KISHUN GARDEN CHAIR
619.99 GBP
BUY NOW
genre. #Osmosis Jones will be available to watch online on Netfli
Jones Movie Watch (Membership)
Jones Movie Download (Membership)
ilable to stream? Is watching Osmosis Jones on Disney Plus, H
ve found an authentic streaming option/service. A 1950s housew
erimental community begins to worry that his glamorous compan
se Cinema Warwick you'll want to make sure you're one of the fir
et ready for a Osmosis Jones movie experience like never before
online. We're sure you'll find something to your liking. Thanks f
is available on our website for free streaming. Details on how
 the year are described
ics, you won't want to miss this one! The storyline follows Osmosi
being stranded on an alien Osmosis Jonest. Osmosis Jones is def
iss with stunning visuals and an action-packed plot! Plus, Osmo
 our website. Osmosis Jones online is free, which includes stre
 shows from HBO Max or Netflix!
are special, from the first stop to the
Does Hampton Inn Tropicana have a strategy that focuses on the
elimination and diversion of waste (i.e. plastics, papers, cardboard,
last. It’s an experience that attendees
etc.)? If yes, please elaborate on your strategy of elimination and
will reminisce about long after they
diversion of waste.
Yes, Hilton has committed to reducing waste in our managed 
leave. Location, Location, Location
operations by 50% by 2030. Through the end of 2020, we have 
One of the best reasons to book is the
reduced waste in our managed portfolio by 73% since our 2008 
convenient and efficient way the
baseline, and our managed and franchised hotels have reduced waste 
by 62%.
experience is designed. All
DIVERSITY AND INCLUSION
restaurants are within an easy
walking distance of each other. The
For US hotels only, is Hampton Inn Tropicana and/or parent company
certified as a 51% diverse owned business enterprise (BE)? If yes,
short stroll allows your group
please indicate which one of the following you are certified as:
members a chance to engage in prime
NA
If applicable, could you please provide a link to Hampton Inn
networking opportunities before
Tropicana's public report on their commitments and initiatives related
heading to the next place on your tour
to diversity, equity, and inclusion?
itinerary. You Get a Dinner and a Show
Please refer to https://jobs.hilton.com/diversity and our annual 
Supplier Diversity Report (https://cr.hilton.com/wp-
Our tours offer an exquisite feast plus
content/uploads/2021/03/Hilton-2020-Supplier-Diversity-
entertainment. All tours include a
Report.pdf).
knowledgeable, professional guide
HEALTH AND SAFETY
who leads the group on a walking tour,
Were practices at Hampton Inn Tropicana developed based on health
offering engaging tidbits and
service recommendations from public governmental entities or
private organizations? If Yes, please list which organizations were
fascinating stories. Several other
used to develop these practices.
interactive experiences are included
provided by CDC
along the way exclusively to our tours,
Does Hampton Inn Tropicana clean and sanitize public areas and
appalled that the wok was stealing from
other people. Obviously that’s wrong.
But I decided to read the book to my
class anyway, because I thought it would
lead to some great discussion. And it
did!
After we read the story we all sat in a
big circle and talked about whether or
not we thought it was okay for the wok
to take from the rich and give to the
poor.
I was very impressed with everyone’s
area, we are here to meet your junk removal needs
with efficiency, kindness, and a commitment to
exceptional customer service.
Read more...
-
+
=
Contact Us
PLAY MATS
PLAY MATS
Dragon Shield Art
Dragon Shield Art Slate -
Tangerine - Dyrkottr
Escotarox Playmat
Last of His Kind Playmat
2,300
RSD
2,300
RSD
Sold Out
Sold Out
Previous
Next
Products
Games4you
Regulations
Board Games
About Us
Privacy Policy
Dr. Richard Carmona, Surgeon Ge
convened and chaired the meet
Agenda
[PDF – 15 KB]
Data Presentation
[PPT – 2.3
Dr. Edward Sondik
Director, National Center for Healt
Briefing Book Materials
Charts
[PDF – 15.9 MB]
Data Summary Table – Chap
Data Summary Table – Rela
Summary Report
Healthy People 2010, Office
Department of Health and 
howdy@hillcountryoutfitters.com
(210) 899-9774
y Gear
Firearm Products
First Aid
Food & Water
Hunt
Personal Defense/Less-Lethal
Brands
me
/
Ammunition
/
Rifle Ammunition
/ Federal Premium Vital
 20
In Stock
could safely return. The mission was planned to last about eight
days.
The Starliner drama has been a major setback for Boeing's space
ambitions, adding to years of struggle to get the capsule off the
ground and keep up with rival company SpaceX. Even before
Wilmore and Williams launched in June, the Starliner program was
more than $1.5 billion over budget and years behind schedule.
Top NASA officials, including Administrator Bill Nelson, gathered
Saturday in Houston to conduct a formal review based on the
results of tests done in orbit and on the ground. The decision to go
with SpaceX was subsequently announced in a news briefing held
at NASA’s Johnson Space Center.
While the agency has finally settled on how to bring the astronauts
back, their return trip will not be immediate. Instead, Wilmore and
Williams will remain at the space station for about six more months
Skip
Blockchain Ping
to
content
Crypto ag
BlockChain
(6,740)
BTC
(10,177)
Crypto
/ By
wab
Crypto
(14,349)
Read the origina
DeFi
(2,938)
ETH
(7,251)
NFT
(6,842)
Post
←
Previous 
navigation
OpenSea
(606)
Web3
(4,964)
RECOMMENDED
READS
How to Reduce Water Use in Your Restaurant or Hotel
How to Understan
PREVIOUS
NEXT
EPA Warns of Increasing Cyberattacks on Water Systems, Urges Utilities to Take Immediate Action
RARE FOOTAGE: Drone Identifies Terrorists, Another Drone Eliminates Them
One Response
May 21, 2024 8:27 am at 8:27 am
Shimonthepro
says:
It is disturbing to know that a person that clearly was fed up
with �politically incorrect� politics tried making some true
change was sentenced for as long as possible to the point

◆ ◆ ◆ ◆ ◆

## TASK DESCRIPTION
Everything from the line with "How to Reduce" to the end of the listing above needs to be duplicated exactly, both end lines included, with nothing more.

## OUTPUT OF THE TASK
How to Reduce Water Use in Your Restaurant or Hotel
How to Understan
PREVIOUS
NEXT
EPA Warns of Increasing Cyberattacks on Water Systems, Urges Utilities to Take Immediate Action
RARE FOOTAGE: Drone Identifies Terrorists, Another Drone Eliminates Them
One Response
May 21, 2024 8:27 am at 8:27 am
Shimonthepro
says:
It is disturbing to know that a person that clearly was fed up
with �politically incorrect� politics tried making some true
change was sentenced for as long as possible to the point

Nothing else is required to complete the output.